● **Task requirements**
Using the listing below, copy every line that mentions "quality".

● **Available data**
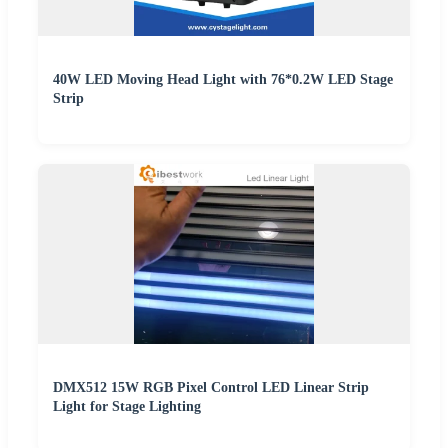
40W LED Moving Head Light with 76*0.2W LED Stage
Strip
DMX512 15W RGB Pixel Control LED Linear Strip
Light for Stage Lighting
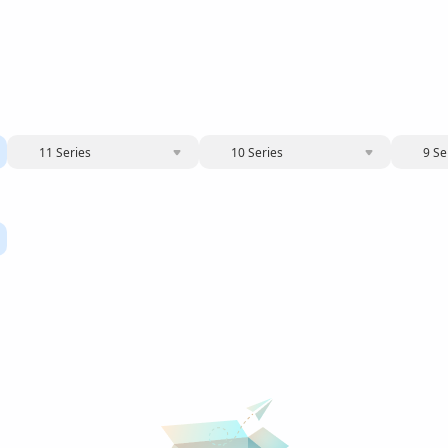
11 Series
10 Series
9 Se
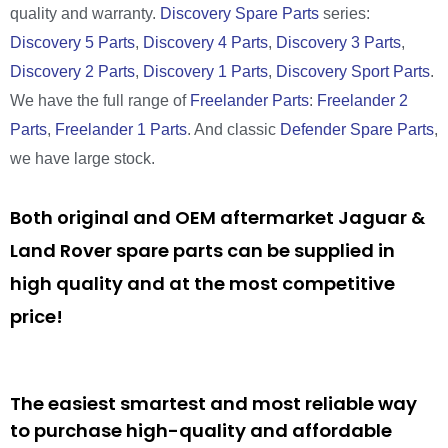
quality and warranty.
Discovery Spare Parts
series:
Discovery 5 Parts
,
Discovery 4 Parts
,
Discovery 3 Parts
,
Discovery 2 Parts
,
Discovery 1 Parts
,
Discovery Sport Parts
.
We have the full range of
Freelander Parts
:
Freelander 2
Parts
,
Freelander 1 Parts
. And classic
Defender Spare Parts
,
we have large stock.
Both original and OEM aftermarket Jaguar &
Land Rover spare parts can be supplied in
high quality and at the most competitive
price!
The easiest smartest and most reliable way
to purchase high-quality and affordable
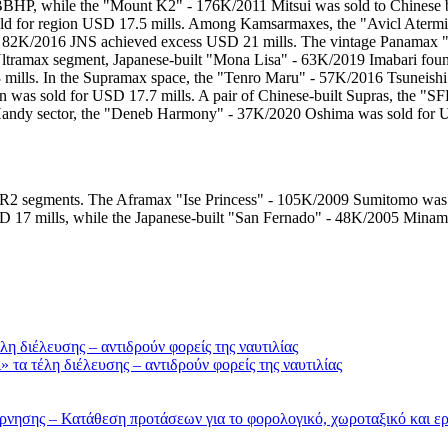
BBHP, while the "Mount K2" - 176K/2011 Mitsui was sold to Chinese 
d for region USD 17.5 mills. Among Kamsarmaxes, the "Avicl Atermis
 - 82K/2016 JNS achieved excess USD 21 mills. The vintage Panamax "
 Ultramax segment, Japanese-built "Mona Lisa" - 63K/2019 Imabari f
 mills. In the Supramax space, the "Tenro Maru" - 57K/2016 Tsuneis
 was sold for USD 17.7 mills. A pair of Chinese-built Supras, the "
Handy sector, the "Deneb Harmony" - 37K/2020 Oshima was sold for 
MR2 segments. The Aframax "Ise Princess" - 105K/2009 Sumitomo was s
 17 mills, while the Japanese-built "San Fernado" - 48K/2005 Minam
τα τέλη διέλευσης – αντιδρούν φορείς της ναυτιλίας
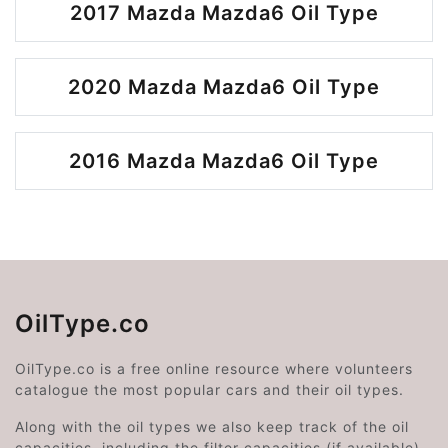
2017 Mazda Mazda6 Oil Type
2020 Mazda Mazda6 Oil Type
2016 Mazda Mazda6 Oil Type
OilType.co
OilType.co is a free online resource where volunteers
catalogue the most popular cars and their oil types.
Along with the oil types we also keep track of the oil
capacities, including the filter capacities (if available).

● **Solution for this task**
quality and warranty.
high quality and at the most competitive
to purchase high-quality and affordable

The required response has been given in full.